In fact, the last time there was a Christmas general election, in 1923, the Conservative party led by Stanley Baldwin lost their majority and was unable to form a coalition.

The Labour party then took office and led the country as a minority government until October 1924.

Again, in 1974 the Conservative administration lost its majority. Edward Heath stayed Prime Minister as he tried to form a coalition but resigned just days later. A second general that year won Labour a majority of just three and by 1977-78 the Labour Government had to make a deal with the Liberal Party.

Prime Minister David Cameron (R) and Deputy Prime Minister Nick Clegg after they agreed to form a coalition government in 2010. (Photo by Christopher Furlong - WPA Pool /Getty Images)

More recently, there was a hung parliament in the 2010 general election which led to a coalition between the Conservatives and Liberal Democrats.

In 2017 the Tory government lost its majority and Theresa May entered into a deal with the Democratic Unionist Party (DUP) on a supply and confidence basis.

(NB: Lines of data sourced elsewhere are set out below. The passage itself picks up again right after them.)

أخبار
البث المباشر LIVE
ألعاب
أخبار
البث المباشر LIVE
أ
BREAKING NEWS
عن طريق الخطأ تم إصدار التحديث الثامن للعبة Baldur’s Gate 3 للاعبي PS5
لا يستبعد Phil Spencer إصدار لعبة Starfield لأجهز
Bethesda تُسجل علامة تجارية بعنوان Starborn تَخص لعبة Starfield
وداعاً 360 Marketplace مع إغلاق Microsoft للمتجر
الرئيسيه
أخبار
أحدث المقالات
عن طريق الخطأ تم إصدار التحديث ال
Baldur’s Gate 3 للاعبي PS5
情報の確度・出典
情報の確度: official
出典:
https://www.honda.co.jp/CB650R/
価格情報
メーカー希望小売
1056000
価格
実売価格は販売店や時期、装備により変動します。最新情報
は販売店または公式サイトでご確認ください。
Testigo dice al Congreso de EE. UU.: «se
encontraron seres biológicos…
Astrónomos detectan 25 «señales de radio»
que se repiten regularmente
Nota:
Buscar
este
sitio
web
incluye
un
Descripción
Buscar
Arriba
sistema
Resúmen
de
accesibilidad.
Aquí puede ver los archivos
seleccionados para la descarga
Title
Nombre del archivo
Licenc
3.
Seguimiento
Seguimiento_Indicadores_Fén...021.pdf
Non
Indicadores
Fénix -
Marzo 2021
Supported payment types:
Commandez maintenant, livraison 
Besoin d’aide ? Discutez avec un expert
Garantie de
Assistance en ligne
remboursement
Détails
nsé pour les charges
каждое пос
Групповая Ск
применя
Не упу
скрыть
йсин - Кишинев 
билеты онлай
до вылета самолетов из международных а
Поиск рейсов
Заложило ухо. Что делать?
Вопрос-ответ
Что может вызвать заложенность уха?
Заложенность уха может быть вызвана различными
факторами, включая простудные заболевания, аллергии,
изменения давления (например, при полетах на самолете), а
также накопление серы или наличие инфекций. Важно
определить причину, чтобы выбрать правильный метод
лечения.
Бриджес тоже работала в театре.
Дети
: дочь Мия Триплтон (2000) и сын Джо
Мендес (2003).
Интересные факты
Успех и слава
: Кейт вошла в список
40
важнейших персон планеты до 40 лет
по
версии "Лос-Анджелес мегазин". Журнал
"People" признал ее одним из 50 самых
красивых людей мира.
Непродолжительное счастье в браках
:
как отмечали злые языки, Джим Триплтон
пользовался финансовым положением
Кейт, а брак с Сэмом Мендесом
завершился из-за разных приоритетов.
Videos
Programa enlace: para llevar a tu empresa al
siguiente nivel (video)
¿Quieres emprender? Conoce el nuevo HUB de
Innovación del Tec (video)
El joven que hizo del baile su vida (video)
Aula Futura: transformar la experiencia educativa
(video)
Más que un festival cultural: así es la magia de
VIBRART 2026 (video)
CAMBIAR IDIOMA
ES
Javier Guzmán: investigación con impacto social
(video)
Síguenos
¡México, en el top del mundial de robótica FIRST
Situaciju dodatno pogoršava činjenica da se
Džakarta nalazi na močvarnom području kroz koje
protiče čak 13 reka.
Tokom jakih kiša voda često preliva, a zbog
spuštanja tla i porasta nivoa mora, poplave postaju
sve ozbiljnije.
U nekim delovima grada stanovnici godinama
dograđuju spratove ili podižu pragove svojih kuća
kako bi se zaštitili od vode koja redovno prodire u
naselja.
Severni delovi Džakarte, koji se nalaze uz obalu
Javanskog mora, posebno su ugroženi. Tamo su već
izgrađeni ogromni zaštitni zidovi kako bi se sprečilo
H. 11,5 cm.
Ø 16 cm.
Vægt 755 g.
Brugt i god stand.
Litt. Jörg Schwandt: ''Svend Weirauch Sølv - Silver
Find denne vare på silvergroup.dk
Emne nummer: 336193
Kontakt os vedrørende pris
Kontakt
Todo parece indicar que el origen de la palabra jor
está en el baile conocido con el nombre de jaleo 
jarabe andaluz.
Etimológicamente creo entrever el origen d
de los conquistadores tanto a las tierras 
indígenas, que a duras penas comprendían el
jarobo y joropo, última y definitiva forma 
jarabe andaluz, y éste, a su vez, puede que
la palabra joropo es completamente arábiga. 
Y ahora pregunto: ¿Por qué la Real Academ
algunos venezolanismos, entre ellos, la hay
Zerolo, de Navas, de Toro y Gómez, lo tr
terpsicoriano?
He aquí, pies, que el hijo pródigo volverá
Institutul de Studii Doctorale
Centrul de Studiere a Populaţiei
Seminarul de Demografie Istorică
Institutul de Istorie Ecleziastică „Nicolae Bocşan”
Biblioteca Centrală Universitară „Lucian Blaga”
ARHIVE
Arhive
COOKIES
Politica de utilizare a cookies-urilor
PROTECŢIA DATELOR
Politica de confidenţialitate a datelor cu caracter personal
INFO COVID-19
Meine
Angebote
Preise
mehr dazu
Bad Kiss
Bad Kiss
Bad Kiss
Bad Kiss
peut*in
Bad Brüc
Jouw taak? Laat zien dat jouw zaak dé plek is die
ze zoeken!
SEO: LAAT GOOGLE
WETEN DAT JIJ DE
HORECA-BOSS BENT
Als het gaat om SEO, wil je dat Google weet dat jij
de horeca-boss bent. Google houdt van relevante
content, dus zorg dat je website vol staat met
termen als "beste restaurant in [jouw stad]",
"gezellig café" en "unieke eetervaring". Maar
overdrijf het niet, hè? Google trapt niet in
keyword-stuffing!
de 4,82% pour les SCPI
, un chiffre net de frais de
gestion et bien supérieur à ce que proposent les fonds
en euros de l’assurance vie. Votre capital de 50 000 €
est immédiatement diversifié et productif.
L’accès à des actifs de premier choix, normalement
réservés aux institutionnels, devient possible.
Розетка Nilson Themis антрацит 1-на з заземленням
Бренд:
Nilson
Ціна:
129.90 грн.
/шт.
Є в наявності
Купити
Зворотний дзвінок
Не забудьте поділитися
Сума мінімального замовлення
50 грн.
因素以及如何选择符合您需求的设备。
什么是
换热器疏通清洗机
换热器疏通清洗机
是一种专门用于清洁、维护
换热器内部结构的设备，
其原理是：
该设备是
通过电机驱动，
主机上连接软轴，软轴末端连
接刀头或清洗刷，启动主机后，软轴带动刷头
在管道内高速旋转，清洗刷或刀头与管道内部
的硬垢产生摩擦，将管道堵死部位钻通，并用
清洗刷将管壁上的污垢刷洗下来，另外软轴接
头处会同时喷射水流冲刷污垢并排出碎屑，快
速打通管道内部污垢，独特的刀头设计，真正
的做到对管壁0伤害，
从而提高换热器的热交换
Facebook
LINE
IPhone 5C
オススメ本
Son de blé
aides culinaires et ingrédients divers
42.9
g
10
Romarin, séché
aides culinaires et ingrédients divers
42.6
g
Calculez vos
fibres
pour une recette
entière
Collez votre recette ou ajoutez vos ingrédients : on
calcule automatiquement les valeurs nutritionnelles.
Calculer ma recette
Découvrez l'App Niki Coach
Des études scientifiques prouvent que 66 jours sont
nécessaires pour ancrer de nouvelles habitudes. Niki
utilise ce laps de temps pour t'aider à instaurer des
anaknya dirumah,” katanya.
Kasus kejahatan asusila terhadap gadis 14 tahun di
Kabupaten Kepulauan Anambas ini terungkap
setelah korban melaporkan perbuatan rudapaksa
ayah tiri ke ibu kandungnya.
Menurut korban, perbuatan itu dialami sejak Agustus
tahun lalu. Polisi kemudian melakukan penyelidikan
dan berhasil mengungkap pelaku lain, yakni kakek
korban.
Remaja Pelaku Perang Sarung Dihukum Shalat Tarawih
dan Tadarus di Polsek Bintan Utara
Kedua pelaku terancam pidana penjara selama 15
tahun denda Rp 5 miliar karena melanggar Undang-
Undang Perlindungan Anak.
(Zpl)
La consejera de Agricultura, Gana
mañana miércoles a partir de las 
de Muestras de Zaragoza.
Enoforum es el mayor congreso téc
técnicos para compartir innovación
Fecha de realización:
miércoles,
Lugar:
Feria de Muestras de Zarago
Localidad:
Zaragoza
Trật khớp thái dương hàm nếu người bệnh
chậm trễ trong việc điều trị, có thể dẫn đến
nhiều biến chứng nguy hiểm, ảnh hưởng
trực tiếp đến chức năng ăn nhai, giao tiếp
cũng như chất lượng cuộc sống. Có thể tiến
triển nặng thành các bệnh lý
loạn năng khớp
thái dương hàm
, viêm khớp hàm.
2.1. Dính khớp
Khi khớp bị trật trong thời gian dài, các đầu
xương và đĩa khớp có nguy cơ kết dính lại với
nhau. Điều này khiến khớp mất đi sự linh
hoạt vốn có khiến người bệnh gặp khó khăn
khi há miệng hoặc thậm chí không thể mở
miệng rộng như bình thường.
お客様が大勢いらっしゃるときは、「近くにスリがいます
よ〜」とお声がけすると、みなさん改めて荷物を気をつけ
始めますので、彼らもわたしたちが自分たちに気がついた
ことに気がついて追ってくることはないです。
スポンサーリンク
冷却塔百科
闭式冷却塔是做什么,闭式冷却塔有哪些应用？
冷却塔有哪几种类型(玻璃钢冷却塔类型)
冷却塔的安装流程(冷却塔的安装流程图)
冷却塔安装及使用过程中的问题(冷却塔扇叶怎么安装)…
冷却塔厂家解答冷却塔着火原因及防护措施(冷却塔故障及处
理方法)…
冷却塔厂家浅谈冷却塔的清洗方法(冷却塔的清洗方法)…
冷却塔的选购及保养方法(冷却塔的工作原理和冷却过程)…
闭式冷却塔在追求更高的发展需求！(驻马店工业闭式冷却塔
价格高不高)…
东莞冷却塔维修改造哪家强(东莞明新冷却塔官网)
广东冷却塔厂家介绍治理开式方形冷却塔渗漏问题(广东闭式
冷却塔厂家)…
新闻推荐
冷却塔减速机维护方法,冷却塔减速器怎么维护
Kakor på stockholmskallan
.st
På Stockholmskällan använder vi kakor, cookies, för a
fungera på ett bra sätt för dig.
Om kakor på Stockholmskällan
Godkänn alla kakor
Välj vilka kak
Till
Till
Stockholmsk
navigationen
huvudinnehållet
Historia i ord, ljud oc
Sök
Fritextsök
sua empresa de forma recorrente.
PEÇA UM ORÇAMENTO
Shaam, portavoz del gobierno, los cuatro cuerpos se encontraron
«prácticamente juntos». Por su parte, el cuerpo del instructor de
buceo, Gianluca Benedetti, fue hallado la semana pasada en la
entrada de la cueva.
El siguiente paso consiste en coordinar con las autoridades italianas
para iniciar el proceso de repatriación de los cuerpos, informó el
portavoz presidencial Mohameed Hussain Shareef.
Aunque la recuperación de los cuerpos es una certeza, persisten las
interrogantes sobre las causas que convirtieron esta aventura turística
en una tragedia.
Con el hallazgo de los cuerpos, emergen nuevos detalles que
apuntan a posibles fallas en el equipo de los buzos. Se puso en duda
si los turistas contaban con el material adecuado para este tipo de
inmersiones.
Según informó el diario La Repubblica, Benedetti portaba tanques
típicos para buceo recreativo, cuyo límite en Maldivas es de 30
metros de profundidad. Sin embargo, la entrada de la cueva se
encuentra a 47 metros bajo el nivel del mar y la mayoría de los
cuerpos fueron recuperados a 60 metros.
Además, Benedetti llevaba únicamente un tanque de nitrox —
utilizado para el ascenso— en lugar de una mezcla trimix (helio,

Are we likely to have a hung parliament after the 2019 election?

Nobody can predict an election result and despite what polls seem to forecast, a shock result is always possible.

Back in 2017, Theresa May had hoped to secure a majority but instead found herself having to make a deal to stay in power.

Brexit Party leader Nigel Farage has predicted a hung parliament and said his own party could be key to any future government.

Brexit Party leader Nigel Farage has predicted a hung parliament (Picture: Reuters)

He told ITV: “It is likely, it is likely that we are going to have a hung parliament next time around so actually if the Brexit Party get a reasonable amount of people in there they could exert a great influence.

“Mrs May was kept in power by 10 DUP MPs.”

Labour leader Jeremy Corbyn has previously said if he fails to win an overall majority, he wouldn’t seek a coalition and would seek to govern as a minority government.

The Liberal Democrats have ruled out propping up a Labour government, with party leader Jo Swinson saying Jeremy Corbyn was “not fit for the job of prime minister”.

What will happen to Brexit if there is a hung parliament?

In short, we’re basically back where we started.

Without one party commanding a majority, it’s difficult to get legislation passed - and that includes any Brexit laws.